I. Changes in Power Supply Architecture in the AI Era
Over the past few years, data center power supply systems have evolved along a relatively clear path: AC UPS systems have continuously improved in efficiency, become modularized, and optimized for redundancy, forming a highly mature infrastructure foundation in the era of general computing and cloud computing. However, the emergence of AI computing power, especially the high-density deployment of intelligent computing centers , is putting structural pressure on this path.
This “pressure” is first reflected in the significant increase in power density. From traditional 300-watt servers to today’s 600-kilowatt or even 1-megawatt racks from Nvidia, the overall power has increased more than a hundredfold. This means that continuing to rely on AC power will quickly reach its limits in terms of line losses, power efficiency, and space occupation.
Secondly, there’s the change in the power supply itself. The diversification of power supply, from the power grid to chips, aims to match diverse computing power demands. When discussing AI, high power density and DC power supply have become essential topics. When the power density of a single cabinet exceeds 300 kilowatts, the power supply mode will shift from AC to DC, and further towards 800V DC or even higher voltage levels.

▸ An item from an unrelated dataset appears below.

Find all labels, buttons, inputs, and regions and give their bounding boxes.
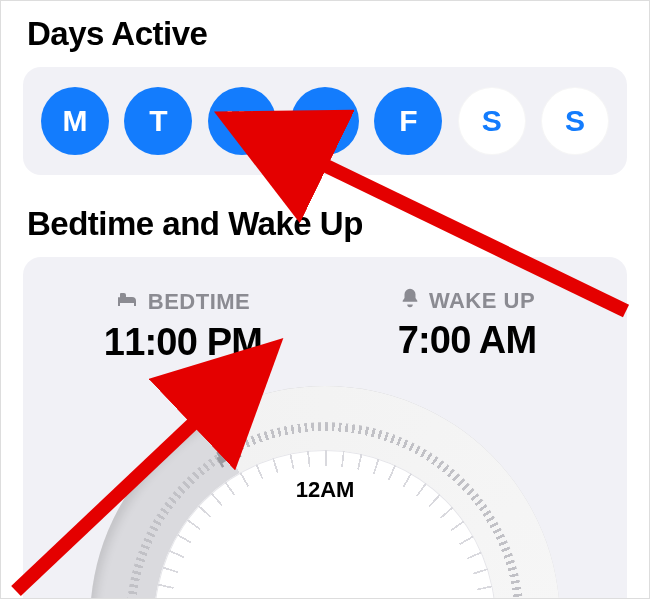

II. 800V DC is unlikely to dominate the market.
800V DC is often described as the “ultimate form” of future data centers, but the reality of the industry is far more complex than this vision. This is because most data centers will long exist in a state where various types of servers and different forms of computing power coexist. For example, the server hosting requests received by Medtronic Technology in the past year have included high-density intelligent computing, low-density general computing, and edge computing servers coexisting in one room. This dictates that the power supply architecture of data centers must have multiple technical approaches, and a one-size-fits-all approach is not feasible.
It’s important to understand that data center lifecycles typically exceed ten years, while GPU servers and chip platforms only iterate two to three generations. This creates a natural mismatch between the “slow variables” of the power supply system and the “fast variables” of computing equipment. Some companies have been forced to use methods like converting 800V to 240V DC or 800V to 380V AC to ensure compatibility with existing servers.
A more pressing issue is the fragmentation of standards. Globally, multiple technical routes exist surrounding 800V and ±400V, and different standards organizations and chip manufacturers have differing choices. For example, should the PICU be placed in a rack or recessed to the node level? How can potential sparking issues in board-level maintenance be avoided? These questions involve complex power supply chips and system design, and a consensus has yet to be reached.
Therefore, Medtronic believes that 800V DC is more likely to exist as a “special power supply solution” for high-density computing servers in the long term, rather than a unified infrastructure base for all scenarios. What the industry really needs may not be to bet on a certain voltage level, but rather the ability to build a power supply system that is compatible with different types and densities of servers.